Newbie Issue With Super-Slow Load of Text file into MySQL

Posted: Mon Nov 03, 2008 2:46 pm
by mb2442
I'm attempting to automate the loading of an 80,000 record (31 fields) tab and space delimited syslog into MySQL using PHP. It works, but takes 40 minutes to run, so I'm obviously missing something basic and critical.

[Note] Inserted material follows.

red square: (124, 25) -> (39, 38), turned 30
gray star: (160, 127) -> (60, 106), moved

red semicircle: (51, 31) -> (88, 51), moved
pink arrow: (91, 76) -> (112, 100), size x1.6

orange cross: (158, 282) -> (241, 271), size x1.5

Any suggestions on what I'm missing here is greatly appreciated.... (the array_pad is used because the latter half of the record, the space-delimited part, is frequently missing.)

$handle= @fopen($filename, "r");
if ($handle) {
while (!feof($handle)) {
$line = fgets($handle, 4096);
$myArray = preg_split('/[\s\t]+/', $line);
$dataArray = array_pad($myArray, 30, "NULL");
mysql_query('INSERT INTO `databasename`.`tablename` (`auto_id`, `field1`, `field2`, `field3`) VALUES (NULL, \'' . $dataArray[0] . '\', \'' . $dataArray[1] . '\', \'' . $dataArray[2] . '\')');
}
fclose($handle);
}

Re: Newbie Issue With Super-Slow Load of Text file into MySQL

Posted: Mon Nov 03, 2008 4:18 pm
by Syntac
Might be a little faster...

Code: Select all

$text = file_get_contents( $file );
$lines = explode( "\n", $text );
 
foreach( $lines as $line )
{
    // do stuff
} 
...not sure, though.

Re: Newbie Issue With Super-Slow Load of Text file into MySQL

Posted: Mon Nov 03, 2008 4:33 pm
by infolock
Just a question, was the idea to use both tabs and spaces an delimiters your idea? if so, change it to csv and it will greatly reduce the speed/headache of the crunching you're doing.

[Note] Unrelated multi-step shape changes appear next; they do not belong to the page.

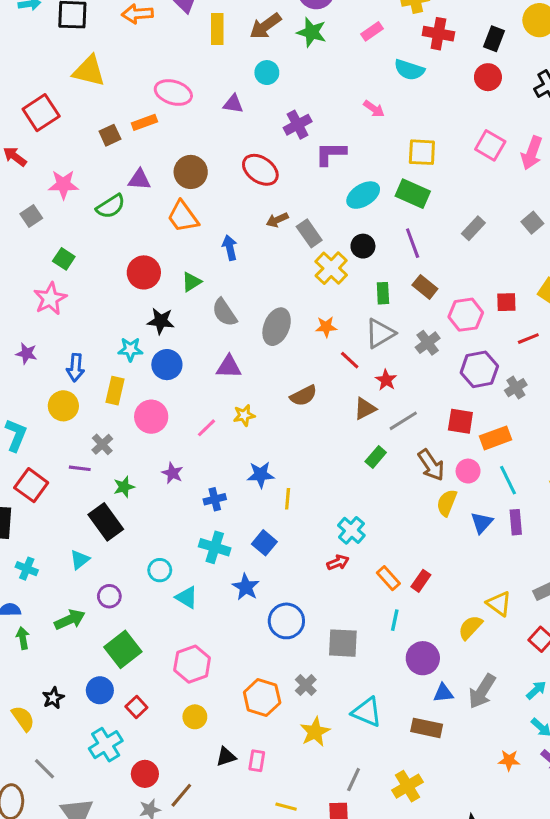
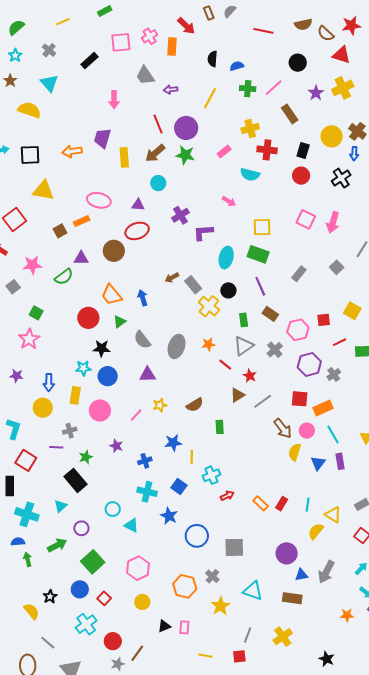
red ellipse: (260, 170) -> (137, 231), moved, turned -50
cyan ellipse: (363, 195) -> (226, 258), turned -40
orange trapezoid: (183, 217) -> (111, 295), moved
brown semicircle: (304, 396) -> (195, 405), moved
gray cross: (102, 444) -> (70, 431), turned 32
green rectangle: (376, 457) -> (220, 427), moved, turned -40
cyan cross: (351, 530) -> (211, 475), moved, turned 30
cyan cross: (27, 569) -> (27, 514), size x1.6
cyan line: (395, 620) -> (308, 505), moved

Also, try commenting out the MySQL insert queries and see how much that speeds it up. Might be issues with your schema.

Re: Newbie Issue With Super-Slow Load of Text file into MySQL

Posted: Wed Nov 05, 2008 8:05 am
by mb2442
Thanks very much for the suggestions, I certainly will look into them.

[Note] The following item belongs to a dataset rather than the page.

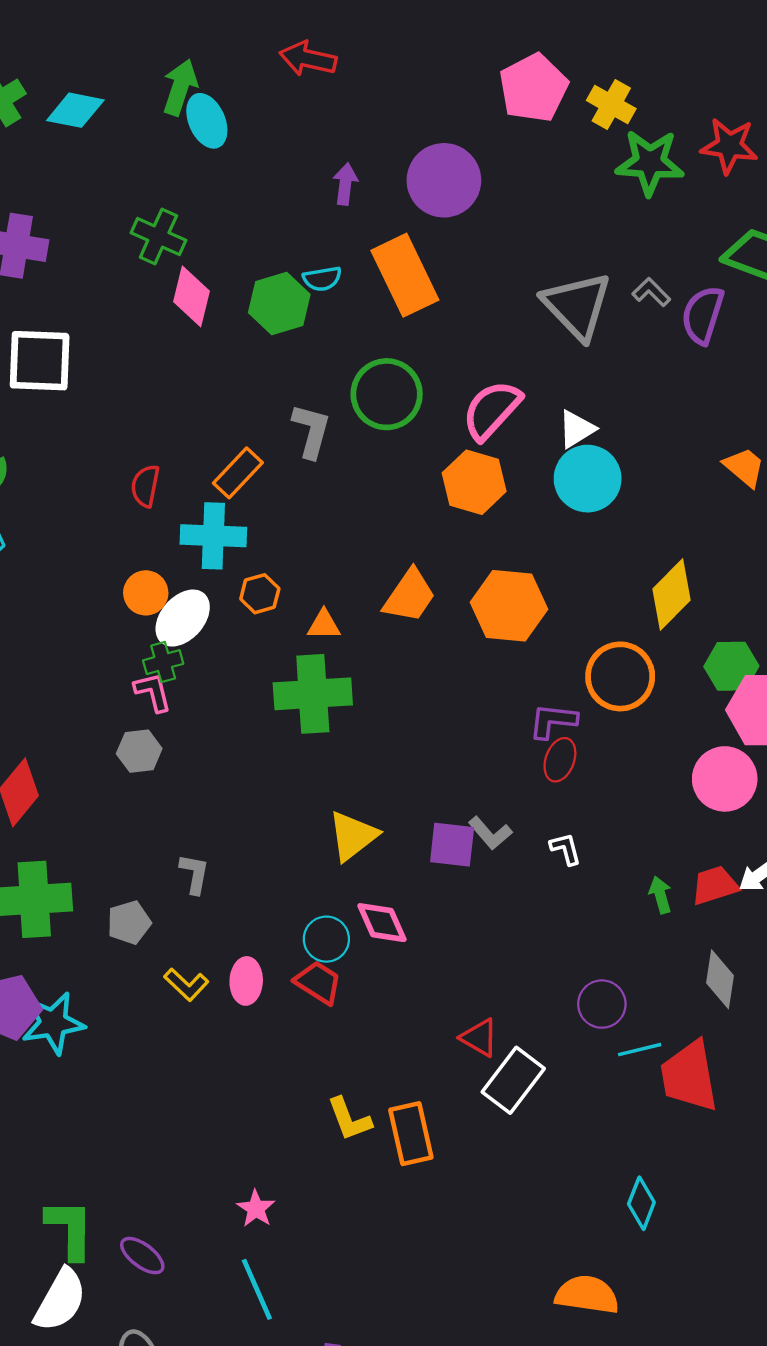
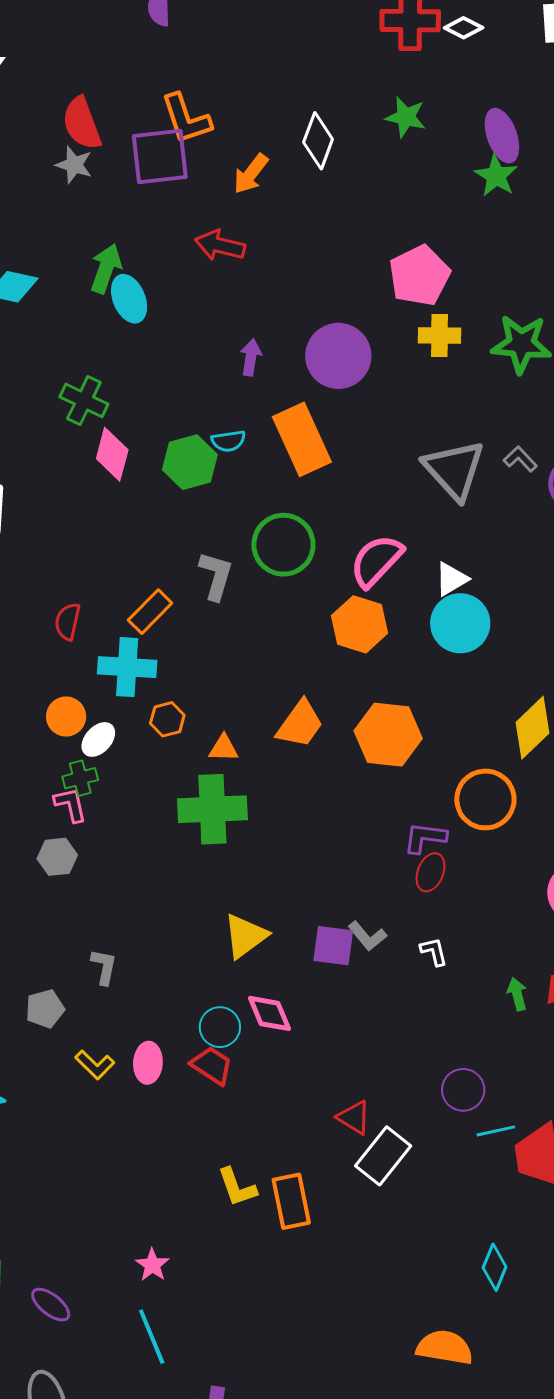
yellow cross: (611, 105) -> (440, 336), moved, turned -30
white ellipse: (183, 618) -> (98, 739), size x0.7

I'm loading a webfilter syslog dumped into a text file by someone else, and so I have no control over the text file's format. My understanding is that this webfiltering appliance cannot produce the syslog in any other format. The structure arises from the webfilter using tab delimiters, then the final field is a large amount of space delimited data which is the actual activity report.